__What is being asked__: Of the lines below, reproduce exactly those from the line containing "irréprochable des zones de service." to the end, including both the first and the last.
(Dataset entries Opens)
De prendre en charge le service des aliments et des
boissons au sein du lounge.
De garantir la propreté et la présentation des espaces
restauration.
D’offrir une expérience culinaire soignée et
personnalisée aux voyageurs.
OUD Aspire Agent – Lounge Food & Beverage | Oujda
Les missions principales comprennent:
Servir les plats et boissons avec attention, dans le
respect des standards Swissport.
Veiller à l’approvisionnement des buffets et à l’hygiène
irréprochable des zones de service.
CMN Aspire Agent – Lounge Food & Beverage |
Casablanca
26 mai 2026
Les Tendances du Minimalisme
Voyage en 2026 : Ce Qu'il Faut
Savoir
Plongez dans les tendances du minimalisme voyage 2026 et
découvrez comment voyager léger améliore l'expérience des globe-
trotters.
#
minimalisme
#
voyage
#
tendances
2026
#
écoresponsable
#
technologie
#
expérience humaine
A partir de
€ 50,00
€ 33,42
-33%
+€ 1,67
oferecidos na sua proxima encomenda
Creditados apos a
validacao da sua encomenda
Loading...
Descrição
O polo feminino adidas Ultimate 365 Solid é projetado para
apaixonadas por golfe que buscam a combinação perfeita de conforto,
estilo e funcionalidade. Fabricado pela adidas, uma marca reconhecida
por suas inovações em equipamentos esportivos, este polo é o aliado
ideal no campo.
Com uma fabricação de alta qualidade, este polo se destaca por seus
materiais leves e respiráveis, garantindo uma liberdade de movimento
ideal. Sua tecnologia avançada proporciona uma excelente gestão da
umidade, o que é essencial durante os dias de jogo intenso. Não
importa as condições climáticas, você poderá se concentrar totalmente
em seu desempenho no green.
(Dataset entries Closes)
__Result of this exercise__:
irréprochable des zones de service.
CMN Aspire Agent – Lounge Food & Beverage |
Casablanca
26 mai 2026
Les Tendances du Minimalisme
Voyage en 2026 : Ce Qu'il Faut
Savoir
Plongez dans les tendances du minimalisme voyage 2026 et
découvrez comment voyager léger améliore l'expérience des globe-
trotters.
#
minimalisme
#
voyage
#
tendances
2026
#
écoresponsable
#
technologie
#
expérience humaine
A partir de
€ 50,00
€ 33,42
-33%
+€ 1,67
oferecidos na sua proxima encomenda
Creditados apos a
validacao da sua encomenda
Loading...
Descrição
O polo feminino adidas Ultimate 365 Solid é projetado para
apaixonadas por golfe que buscam a combinação perfeita de conforto,
estilo e funcionalidade. Fabricado pela adidas, uma marca reconhecida
por suas inovações em equipamentos esportivos, este polo é o aliado
ideal no campo.
Com uma fabricação de alta qualidade, este polo se destaca por seus
materiais leves e respiráveis, garantindo uma liberdade de movimento
ideal. Sua tecnologia avançada proporciona uma excelente gestão da
umidade, o que é essencial durante os dias de jogo intenso. Não
importa as condições climáticas, você poderá se concentrar totalmente
em seu desempenho no green.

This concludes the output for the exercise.